PHILADELPHIA, PA.- While a team of curators begins to finalize their installation plans and conservators prepare to examine works of art arriving from around the world, another group of individuals at the
Philadelphia Museum of Art is also gearing up for Cézanne and Beyond, the major international loan exhibition opening February 26, 2009. These weekend and weekday Museum guides have already logged countless hours of research as they prepare to guide visitors through the exhibition — visitors they hope will leave feeling enlightened and inspired.
“Our guides in essence hold the keys both to our fine collection and to special exhibitions like this one,” said Joseph J. Rishel, the Gisela and Dennis Alter Senior Curator of European Painting before 1900 who organized Cézanne and Beyond. “They help us tell visitors exactly why the works we exhibit are so significant, and some of the symbols and stories behind them.
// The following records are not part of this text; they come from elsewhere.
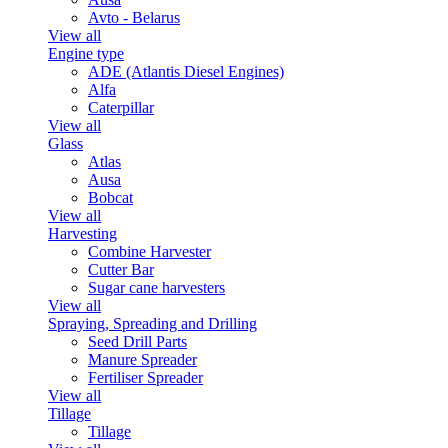
Avto - Belarus
View all
Engine type
ADE (Atlantis Diesel Engines)
Alfa
Caterpillar
View all
Glass
Atlas
Ausa
Bobcat
View all
Harvesting
Combine Harvester
Cutter Bar
Sugar cane harvesters
View all
Spraying, Spreading and Drilling
Seed Drill Parts
Manure Spreader
Fertiliser Spreader
View all
Tillage
Tillage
It’s hard to imagine a great exhibition without our beloved guides. They are great communicators.”
To date, some 80 guides have signed on to lead tours through the landmark exhibition.
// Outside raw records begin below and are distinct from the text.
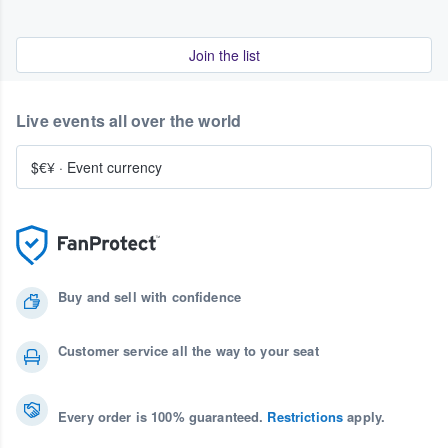
Join the list
Live events all over the world
$€¥
·
Event currency
Buy and sell with confidence
Customer service all the way to your seat
Every order is 100% guaranteed.
Restrictions
apply.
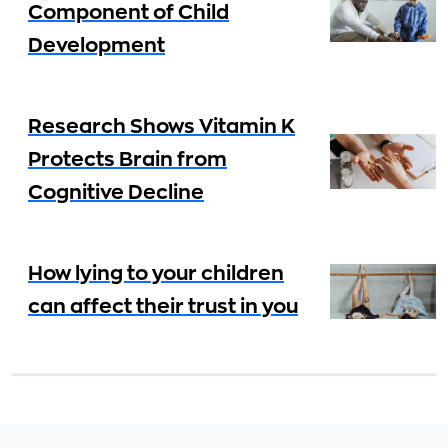
Component of Child
Development
Research Shows Vitamin K
Protects Brain from
Cognitive Decline
How lying to your children
can affect their trust in you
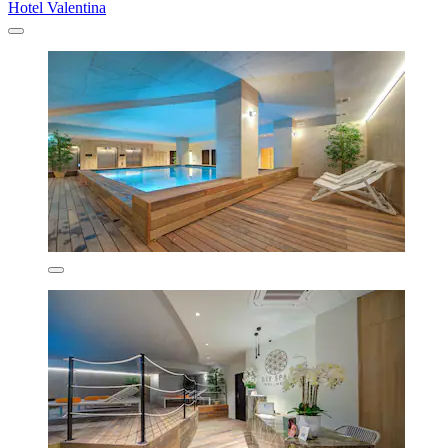
Hotel Valentina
The guides are working closely with Rishel as they prepare to introduce visitors to the powerful works of Cézanne and the generations of successors he inspired. Museum visitors come from around the corner and around the world. Tour groups also scheduled to visit from The Monmouth Museum in Lincroft, N.J., the Jewish Federation of Southern New Jersey, the Bucknell Club of Philadelphia, the Glassboro (N.J.) Senior Citizens Center and adult education classes, Main Line School Night, among others. Each group will be led through the exhibition by a well-versed and dedicated guide.
The weekday guides are attending six, three-hour study sessions, which started in December, to prepare for their presentations. “Our study sessions are so useful that we often see Museum staff members standing in the back, listening and learning along with us,” said Jean Kiernan of Doylestown, Pa., weekday guide coordinator for Cézanne and Beyond.
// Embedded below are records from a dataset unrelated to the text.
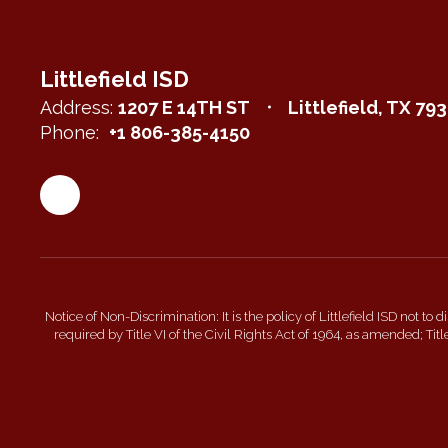
Littlefield ISD
Address:
1207 E 14TH ST
Littlefield, TX 79
Phone:
+1 806-385-4150
Notice of Non-Discrimination: It is the policy of Littlefield ISD not to
required by Title VI of the Civil Rights Act of 1964, as amended; T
Some of the weekday guides are writing papers about the paintings, and have been working at home and in libraries since early September. Gladys Cohen of Devon, Pa., drove to Lancaster’s Demuth Foundation in pursuit of additional research on Charles Demuth (1883-1935), an extraordinary Pennsylvania artist who was much inspired by Cézanne and is represented in the exhibition. “I discovered that Demuth was very familiar with Cézanne’s watercolors and very much inspired by the transparency and freshness of his colors—both artists leave a lot of white on the page and then work into it,” she said. “Demuth was also very impressed by the architecture of Cézanne’s work, and strove to imitate his precision.”
Cohen and the other weekday guides will share their research and learn from each other's findings. The weekend guides are taking a comparative approach, exploring the creative dialogue between works by Cézanne and the 18 other artists in the exhibition. “What I’ve found astounding about Cézanne’s art is that a century after his death, it continues to resonate with today’s artists as well as the public,” said Emma Keene, a Cézanne and Beyond weekend guide coordinator from Washington Crossing, Pa. “Even more surprising, it was not until the end of his life that the art world began to acknowledge his genius.”
Once training is complete, Rishel will walk the guides through the exhibition, and all 80 guides will be ready to lead public tours through Cézanne and Beyond.